The band Ian Anderson said made the world a better place to live: “Great tunes, and some innovative playing”
Being a leader in the prog rock boom came with its perks, but for Ian Anderson, it also meant coming to terms with sharing the spotlight from time to time.
“I guess I have a preference for those that aren’t trying to clone early Genesis,” he once said, and while most of his conversations at the time hinged on the differences between the two, and who was better, there really was no sense in pitting them against each other at all. Because while they operated in similar circles, they approached music in fundamentally different ways.
For starters, Anderson reacted to pressure and misinterpretations by raising the bar for himself, taking other people’s opinions and letting them shape his music, whether it was a negative review or a complete misunderstanding about what a record was about (like everybody thinking Aqualung was a concept album, for example). Others might have had the same sorts of knee-jerk reactions, but with Anderson, it was never about proving himself so much as setting the record straight when people had opposing views.
Which is also why Thick as a Brick saw Anderson scrambling to get to the studio to actually create a concept album, one that would settle the “who’s better” debate among their competitive peers once and for all and also make a point when it came to what they were doing and why. As Anderson later explained, “[It was] a kind of spoof, a send-up, of the concept album genre, but Aqualung itself, in my mind, was never a concept album. Just a bunch of songs.”
Most of this drive to make a statement and do something different – even when they were parodying parts of the prog rock circle they were a part of – came from knowing the importance of innovation. Anderson was never that happy being compared to acts like Emerson, Lake and Palmer, because he wanted Jethro Tull to be seen as their own thing. But he did respect how much they did for the genre, if only because they were so intensely different from all the others.
Although never one to shy away from negative criticisms, Anderson once actually said he couldn’t really imagine a world without them. While he reflected on how, while they were making Thick as a Brick, ELP were a bit of an annoying presence because people wouldn’t stop talking about how “pompous” and show-offy they were, they did actually change the game forever.
“I personally think the world is a better place for having Emerson Lake and Palmer and Yes, because their music was quite elevated,” he told Something Else in 2014.
Continuing, “Great tunes, and some innovative playing. But, of course, it was to many people a bit excessive. I think some writers and some musicians found it pompous.
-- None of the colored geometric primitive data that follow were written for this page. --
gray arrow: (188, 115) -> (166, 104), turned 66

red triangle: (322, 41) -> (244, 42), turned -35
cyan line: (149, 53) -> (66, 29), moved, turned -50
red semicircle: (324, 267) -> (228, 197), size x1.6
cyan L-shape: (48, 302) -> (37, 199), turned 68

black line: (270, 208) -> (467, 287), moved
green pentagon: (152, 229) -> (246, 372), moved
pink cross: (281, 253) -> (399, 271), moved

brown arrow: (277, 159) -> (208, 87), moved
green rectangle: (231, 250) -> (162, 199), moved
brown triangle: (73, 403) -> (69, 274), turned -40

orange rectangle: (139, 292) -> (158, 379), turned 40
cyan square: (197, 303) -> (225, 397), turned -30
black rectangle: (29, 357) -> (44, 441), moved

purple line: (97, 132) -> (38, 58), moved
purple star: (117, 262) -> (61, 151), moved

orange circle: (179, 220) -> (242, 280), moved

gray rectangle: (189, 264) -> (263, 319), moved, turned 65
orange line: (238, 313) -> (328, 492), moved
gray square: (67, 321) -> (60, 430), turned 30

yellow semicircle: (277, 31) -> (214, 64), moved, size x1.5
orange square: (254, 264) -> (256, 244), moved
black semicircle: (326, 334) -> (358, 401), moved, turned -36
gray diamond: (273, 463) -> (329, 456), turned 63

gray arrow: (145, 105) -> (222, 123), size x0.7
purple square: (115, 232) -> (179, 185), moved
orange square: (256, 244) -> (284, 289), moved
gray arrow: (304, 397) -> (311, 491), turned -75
Because they were displaying their technical skills as musicians sometimes in way that made them seem like party showoffs.”
This isn’t the first time he’s praised them, either, saying in 2002 that he considered them to be a part of the “big four” of prog rock, along with Genesis, King Crimson and Yes. Looking back, it seems to me a bit like Anderson’s initial dislike for ELP wasn’t just that they were popular for different reasons, or the same reasons. It seemed like a small (or big, depending on how you look at it) part of his dislike came from how he felt about Greg Lake. He didn’t like him at first, which tainted his perception, even if there were parts of their music that he didn’t like to admit he enjoyed.